Sequential assignment of residues uses TOCSY + NOESY: TOCSY identifies the amino acid type, NOESY connects to the next residue.

¹⁵N HSQC

For ¹⁵N-labeled peptides, the HSQC spectrum displays one cross-peak per backbone amide, providing a "fingerprint" of the peptide. Chemical shift perturbations between conditions (free vs. bound, different pH) map interaction surfaces or conformational changes.

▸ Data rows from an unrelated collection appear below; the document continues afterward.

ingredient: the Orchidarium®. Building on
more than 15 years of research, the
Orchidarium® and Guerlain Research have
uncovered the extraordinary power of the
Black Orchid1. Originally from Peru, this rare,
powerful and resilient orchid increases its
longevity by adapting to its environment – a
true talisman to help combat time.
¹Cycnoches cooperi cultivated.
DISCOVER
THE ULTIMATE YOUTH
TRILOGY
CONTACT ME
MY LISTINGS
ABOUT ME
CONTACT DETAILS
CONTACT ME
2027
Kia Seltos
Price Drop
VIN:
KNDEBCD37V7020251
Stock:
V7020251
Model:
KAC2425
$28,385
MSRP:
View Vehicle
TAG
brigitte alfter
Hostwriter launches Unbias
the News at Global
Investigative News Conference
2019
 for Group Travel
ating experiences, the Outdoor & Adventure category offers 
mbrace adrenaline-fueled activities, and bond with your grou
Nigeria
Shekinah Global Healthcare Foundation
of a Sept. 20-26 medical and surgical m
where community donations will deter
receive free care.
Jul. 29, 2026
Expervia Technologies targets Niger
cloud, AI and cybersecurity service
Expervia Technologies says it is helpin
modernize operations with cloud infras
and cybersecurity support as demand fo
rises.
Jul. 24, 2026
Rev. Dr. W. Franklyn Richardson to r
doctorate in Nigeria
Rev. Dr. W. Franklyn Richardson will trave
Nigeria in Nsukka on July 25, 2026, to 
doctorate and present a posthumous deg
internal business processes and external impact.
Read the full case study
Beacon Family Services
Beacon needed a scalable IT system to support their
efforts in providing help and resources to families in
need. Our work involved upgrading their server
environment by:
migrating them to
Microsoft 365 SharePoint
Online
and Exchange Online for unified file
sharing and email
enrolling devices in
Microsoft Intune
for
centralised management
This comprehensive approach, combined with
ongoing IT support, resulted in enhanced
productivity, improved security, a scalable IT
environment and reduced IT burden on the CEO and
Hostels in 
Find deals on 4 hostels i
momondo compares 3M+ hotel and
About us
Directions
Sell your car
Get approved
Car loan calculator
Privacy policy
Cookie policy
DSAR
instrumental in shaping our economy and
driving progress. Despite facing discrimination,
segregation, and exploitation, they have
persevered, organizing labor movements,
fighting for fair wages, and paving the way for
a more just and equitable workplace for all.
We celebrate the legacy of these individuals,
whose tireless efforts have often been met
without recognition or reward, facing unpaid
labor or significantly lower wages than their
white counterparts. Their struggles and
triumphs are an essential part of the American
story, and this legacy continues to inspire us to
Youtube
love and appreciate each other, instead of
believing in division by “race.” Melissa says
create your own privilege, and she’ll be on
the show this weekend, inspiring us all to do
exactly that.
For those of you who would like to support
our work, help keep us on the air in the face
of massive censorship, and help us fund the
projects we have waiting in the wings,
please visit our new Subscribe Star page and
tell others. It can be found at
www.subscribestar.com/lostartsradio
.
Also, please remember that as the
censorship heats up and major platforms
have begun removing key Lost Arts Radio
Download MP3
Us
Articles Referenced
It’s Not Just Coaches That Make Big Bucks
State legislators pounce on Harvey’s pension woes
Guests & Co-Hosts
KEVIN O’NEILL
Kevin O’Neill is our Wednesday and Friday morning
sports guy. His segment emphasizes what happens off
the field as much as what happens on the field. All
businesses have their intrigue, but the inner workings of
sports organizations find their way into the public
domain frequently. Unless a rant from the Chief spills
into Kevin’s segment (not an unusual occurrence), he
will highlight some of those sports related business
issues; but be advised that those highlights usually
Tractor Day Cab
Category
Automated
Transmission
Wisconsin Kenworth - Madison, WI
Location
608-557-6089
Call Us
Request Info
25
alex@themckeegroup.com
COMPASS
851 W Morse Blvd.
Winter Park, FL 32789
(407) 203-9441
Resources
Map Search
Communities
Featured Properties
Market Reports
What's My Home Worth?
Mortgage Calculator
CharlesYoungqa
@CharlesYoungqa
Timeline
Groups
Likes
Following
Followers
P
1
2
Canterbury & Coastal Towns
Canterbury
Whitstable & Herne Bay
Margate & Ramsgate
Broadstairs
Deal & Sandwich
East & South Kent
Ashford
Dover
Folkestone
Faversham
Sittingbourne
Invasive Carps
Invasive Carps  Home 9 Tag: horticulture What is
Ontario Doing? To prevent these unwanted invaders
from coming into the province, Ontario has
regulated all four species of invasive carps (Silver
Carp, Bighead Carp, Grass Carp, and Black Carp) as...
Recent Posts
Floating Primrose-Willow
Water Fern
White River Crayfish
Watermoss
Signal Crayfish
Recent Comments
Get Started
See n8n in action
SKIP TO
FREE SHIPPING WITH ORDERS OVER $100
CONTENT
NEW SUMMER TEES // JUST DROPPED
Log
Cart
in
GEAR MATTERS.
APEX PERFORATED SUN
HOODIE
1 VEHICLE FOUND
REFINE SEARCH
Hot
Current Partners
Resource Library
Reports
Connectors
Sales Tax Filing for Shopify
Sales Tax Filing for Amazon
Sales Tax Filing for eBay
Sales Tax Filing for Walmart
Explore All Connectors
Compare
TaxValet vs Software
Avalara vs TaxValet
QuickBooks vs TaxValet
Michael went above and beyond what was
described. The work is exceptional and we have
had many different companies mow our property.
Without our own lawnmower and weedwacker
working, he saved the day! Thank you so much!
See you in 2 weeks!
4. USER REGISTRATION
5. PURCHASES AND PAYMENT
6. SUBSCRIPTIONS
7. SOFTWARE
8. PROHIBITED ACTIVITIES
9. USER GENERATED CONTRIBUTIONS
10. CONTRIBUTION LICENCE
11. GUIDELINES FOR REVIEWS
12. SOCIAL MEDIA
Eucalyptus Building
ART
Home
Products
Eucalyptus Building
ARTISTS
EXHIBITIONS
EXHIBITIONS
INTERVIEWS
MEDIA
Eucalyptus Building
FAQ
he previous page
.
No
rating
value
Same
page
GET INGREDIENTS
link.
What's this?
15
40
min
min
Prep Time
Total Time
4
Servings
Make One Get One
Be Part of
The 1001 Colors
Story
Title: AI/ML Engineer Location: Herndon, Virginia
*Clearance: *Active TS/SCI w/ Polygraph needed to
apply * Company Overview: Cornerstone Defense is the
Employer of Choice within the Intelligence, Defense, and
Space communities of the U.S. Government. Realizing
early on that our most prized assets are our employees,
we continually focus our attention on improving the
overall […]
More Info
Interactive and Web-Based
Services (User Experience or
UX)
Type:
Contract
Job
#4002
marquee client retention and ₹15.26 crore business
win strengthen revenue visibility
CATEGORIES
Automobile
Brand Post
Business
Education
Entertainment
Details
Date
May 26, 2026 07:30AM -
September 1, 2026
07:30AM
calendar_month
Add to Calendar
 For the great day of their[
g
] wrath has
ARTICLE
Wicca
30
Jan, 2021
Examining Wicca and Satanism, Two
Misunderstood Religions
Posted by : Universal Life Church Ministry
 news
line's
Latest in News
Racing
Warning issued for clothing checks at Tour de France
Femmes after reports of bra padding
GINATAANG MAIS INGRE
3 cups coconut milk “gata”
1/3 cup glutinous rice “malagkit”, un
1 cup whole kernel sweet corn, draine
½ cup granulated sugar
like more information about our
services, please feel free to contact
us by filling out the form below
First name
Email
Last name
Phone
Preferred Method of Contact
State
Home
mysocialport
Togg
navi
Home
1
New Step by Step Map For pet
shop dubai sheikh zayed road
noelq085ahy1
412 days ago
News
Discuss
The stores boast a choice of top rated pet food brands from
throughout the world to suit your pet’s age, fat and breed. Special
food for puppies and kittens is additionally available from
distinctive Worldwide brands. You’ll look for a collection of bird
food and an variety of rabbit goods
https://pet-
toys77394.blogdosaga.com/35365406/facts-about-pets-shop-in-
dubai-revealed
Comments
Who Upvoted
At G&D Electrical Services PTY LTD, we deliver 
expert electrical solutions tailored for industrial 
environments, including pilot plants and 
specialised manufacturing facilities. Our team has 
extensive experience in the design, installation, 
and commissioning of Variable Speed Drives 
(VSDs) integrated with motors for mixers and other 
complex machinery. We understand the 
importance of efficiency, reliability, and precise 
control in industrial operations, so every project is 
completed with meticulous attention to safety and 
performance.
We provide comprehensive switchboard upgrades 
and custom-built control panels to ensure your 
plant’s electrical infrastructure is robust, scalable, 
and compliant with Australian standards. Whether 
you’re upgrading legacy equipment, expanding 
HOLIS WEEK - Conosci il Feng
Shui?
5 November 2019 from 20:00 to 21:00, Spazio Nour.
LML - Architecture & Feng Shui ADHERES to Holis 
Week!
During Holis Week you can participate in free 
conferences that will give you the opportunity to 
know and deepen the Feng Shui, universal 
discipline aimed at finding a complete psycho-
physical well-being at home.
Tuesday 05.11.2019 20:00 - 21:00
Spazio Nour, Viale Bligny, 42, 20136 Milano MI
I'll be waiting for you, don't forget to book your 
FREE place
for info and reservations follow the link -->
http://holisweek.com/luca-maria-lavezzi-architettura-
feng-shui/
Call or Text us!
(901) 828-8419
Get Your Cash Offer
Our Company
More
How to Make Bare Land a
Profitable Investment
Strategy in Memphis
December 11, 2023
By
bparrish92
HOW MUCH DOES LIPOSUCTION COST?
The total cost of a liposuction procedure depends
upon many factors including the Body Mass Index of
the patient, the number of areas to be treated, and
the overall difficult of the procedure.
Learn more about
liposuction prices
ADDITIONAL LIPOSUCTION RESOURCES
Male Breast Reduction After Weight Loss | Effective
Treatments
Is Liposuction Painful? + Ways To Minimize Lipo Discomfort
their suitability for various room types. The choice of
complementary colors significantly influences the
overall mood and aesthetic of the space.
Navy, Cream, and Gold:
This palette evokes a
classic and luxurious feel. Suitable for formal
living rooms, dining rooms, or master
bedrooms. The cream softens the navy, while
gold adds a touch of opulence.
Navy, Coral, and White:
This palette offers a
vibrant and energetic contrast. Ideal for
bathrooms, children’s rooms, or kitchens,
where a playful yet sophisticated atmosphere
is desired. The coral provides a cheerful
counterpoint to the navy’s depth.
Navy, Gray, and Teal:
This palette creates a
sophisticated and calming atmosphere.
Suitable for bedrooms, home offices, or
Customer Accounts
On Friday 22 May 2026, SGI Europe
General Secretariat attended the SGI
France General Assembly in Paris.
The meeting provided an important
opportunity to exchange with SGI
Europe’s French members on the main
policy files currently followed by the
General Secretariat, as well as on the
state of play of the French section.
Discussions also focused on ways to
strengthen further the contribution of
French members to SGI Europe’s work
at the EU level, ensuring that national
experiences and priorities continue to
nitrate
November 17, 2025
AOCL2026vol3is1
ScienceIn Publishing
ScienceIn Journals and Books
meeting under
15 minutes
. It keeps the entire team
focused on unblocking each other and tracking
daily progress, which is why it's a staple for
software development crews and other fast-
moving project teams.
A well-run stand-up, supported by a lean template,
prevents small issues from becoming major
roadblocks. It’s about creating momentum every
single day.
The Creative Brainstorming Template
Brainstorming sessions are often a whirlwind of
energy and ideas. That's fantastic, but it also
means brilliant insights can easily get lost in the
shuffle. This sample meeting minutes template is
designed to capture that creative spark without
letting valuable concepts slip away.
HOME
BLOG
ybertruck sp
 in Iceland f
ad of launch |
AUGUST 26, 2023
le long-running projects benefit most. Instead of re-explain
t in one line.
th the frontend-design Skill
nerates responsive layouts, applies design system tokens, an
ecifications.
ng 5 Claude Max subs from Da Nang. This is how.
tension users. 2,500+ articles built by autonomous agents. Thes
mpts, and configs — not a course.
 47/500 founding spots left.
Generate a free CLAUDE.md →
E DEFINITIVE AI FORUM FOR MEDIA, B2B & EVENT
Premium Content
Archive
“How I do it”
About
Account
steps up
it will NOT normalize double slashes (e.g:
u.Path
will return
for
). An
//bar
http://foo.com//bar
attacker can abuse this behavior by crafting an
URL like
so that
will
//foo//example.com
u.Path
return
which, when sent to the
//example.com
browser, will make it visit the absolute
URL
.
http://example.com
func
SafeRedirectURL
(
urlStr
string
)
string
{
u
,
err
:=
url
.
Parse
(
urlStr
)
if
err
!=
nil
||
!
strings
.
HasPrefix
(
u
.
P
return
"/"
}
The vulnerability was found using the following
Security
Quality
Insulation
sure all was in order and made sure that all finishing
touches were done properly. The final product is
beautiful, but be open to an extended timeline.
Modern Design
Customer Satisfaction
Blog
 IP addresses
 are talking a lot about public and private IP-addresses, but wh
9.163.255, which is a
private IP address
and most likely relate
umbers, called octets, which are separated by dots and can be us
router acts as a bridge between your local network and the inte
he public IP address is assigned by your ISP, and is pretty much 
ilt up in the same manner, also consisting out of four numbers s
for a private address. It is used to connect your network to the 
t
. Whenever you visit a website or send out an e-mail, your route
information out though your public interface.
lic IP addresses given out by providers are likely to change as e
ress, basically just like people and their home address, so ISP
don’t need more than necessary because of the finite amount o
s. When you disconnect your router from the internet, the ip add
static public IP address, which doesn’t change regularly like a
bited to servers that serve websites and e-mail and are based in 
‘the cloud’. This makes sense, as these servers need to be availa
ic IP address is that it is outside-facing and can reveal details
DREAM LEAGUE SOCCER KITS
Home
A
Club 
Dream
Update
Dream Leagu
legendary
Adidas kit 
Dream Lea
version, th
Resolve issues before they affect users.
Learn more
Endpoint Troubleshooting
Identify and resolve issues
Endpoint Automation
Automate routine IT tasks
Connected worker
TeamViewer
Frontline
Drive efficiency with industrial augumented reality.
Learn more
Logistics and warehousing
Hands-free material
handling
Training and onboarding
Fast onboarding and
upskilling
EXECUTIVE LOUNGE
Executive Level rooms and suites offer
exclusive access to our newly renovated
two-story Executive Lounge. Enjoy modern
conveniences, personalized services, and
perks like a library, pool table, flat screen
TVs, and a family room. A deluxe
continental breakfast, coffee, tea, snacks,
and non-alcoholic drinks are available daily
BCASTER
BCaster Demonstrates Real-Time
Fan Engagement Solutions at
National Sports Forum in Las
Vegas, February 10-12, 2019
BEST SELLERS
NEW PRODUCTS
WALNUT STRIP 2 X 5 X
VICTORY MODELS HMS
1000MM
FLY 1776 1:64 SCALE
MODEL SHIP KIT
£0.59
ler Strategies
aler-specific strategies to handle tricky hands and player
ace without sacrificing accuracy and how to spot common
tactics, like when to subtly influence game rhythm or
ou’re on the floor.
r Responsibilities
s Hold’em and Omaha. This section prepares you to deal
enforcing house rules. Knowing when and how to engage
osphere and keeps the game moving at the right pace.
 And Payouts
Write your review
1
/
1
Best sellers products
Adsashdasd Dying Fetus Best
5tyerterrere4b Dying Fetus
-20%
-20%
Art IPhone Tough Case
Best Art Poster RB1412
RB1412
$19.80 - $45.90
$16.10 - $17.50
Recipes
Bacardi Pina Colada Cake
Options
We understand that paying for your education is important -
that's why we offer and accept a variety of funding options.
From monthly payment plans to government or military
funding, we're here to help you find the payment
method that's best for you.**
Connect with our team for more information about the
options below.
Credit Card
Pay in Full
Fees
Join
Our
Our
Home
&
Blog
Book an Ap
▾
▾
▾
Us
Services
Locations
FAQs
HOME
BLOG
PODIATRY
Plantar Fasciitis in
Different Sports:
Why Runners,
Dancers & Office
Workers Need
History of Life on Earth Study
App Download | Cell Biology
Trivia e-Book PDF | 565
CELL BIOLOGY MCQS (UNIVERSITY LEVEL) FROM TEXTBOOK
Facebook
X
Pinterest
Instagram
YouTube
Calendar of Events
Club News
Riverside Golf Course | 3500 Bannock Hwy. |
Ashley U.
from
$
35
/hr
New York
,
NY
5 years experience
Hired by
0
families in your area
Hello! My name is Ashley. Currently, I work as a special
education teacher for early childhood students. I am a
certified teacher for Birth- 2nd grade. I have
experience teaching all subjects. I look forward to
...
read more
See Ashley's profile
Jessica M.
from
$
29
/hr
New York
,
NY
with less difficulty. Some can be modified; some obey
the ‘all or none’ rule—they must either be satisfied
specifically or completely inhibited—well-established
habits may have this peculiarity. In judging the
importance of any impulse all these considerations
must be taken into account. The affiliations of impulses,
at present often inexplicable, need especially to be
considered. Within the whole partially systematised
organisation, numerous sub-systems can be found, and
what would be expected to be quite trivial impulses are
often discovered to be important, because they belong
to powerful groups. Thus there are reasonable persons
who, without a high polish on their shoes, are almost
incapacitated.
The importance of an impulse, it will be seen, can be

Triple-resonance experiments

For fully labeled peptides:

• HNCA, HNCACB, CBCACONH — backbone assignment
• HCCH-TOCSY, HNHA — side-chain assignment
• 13C/15N-edited NOESY — NOEs in complex peptides

Diffusion NMR

• Measures translational diffusion coefficient
• Detects oligomerization (monomer vs. dimer vs. higher)
• Used for peptide aggregation studies

Structure Calculation

1. Assign ¹H resonances using COSY/TOCSY/HSQC
2. Collect NOESY data and identify cross-peaks
3. Calibrate NOE volume to inter-proton distance (strong/medium/weak = 2.5/3.5/5 Å upper limit)
4. Extract scalar couplings (³J) for dihedral angle constraints
5. Input distance and angle constraints into structure calculation software (XPLOR-NIH, CYANA, CNS, Rosetta)
6. Simulated annealing produces ensemble of structures consistent with constraints
7. Analyze ensemble — lowest-energy structures, RMSD, statistics

Dynamics

Backbone ¹⁵N relaxation

• T1, T2, ¹H-¹⁵N NOE measurements report on motion on ps-ns timescales
• Identify flexible loops and rigid core regions
• Model-free analysis extracts order parameters and correlation times

Chemical exchange

• Saturation transfer (CEST) and relaxation dispersion detect conformational exchange on μs-ms timescales
• Useful for intrinsically disordered peptides and ligand-binding dynamics

Applications

Structure determination

Small to mid-size peptides (5–50 residues) are routinely solved by NMR. Cyclized peptides (see cyclization), stapled peptides, and natural product peptides are common subjects.

Binding site mapping

Titrate unlabeled target into ¹⁵N-labeled peptide; monitor HSQC shifts. Residues with large shifts are at the binding interface. Complements surface plasmon resonance binding kinetics with residue-level detail.

Fragment-based design

NMR screens (¹H CPMG, STD, WaterLOGSY) identify small-molecule fragments that bind peptide targets, guiding peptide-small molecule hybrid design.

Membrane peptides

Solution NMR in detergent micelles or solid-state NMR in oriented bilayers determines structure and orientation of amphipathic membrane peptides.

Quality control

Even a simple 1D ¹H NMR confirms peptide identity and detects impurities missed by mass spec (e.g., stereochemical errors).

Limitations

• Size limit ~30 kDa for detailed structure (peptides rarely reach this)
• Requires mg-quantity of pure peptide — bridges from HPLC purification
• Expensive instrumentation and significant user expertise
• Slower than CD or mass spec for routine characterization
• Aggregation can preclude NMR; verify monomer state first

Complementary Techniques

• Circular dichroism — faster secondary structure
• X-ray crystallography — higher-resolution static structure
• Cryo-EM — for very large peptide-protein complexes
• Hydrogen-deuterium exchange MS — folding stability and dynamics
• Fluorescence polarization — binding screening

Summary

NMR spectroscopy provides the highest level of structural and dynamic detail for peptides in solution. From simple identity confirmation to complete 3D structure determination and binding-site mapping, NMR is a cornerstone of rigorous peptide characterization — especially when structural insight drives design decisions or supports regulatory submissions.